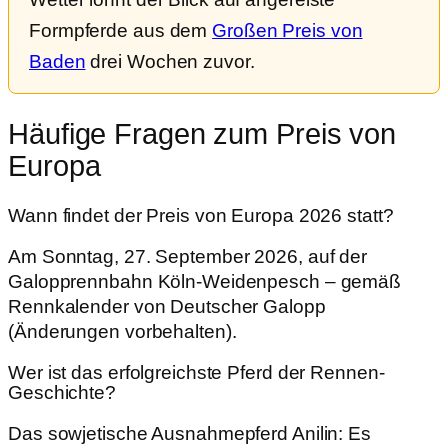
Formpferde aus dem
Großen Preis von
Baden
drei Wochen zuvor.
Häufige Fragen zum Preis von
Europa
Wann findet der Preis von Europa 2026 statt?
Am Sonntag, 27. September 2026, auf der
Galopprennbahn Köln-Weidenpesch – gemäß
Rennkalender von Deutscher Galopp
(Änderungen vorbehalten).
Wer ist das erfolgreichste Pferd der Rennen-
Geschichte?
Das sowjetische Ausnahmepferd Anilin: Es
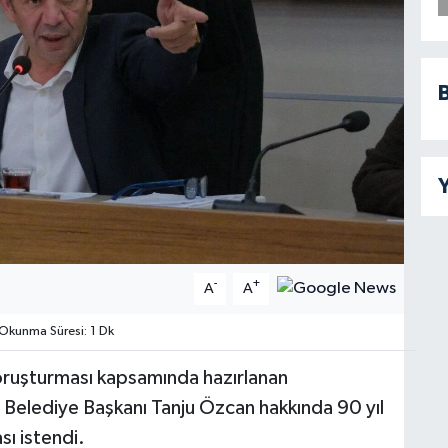
B
Y
-
+
A
A
Okunma Süresi: 1 Dk
soruşturması kapsamında hazırlanan
 Belediye Başkanı Tanju Özcan hakkında 90 yıl
sı istendi.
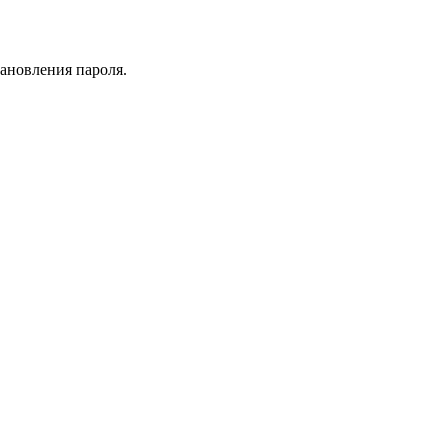
тановления пароля.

What this task involves: For each record, return its text exactly and leave any picture out.

Exercise answer:
Formpferde aus dem
Großen Preis von
Baden
drei Wochen zuvor.
Häufige Fragen zum Preis von
Europa
Wann findet der Preis von Europa 2026 statt?
Am Sonntag, 27. September 2026, auf der
Galopprennbahn Köln-Weidenpesch – gemäß
Rennkalender von Deutscher Galopp
(Änderungen vorbehalten).
Wer ist das erfolgreichste Pferd der Rennen-
Geschichte?
Das sowjetische Ausnahmepferd Anilin: Es
B
Y
-
+
A
A
Okunma Süresi: 1 Dk
soruşturması kapsamında hazırlanan
 Belediye Başkanı Tanju Özcan hakkında 90 yıl
sı istendi.
тановления пароля.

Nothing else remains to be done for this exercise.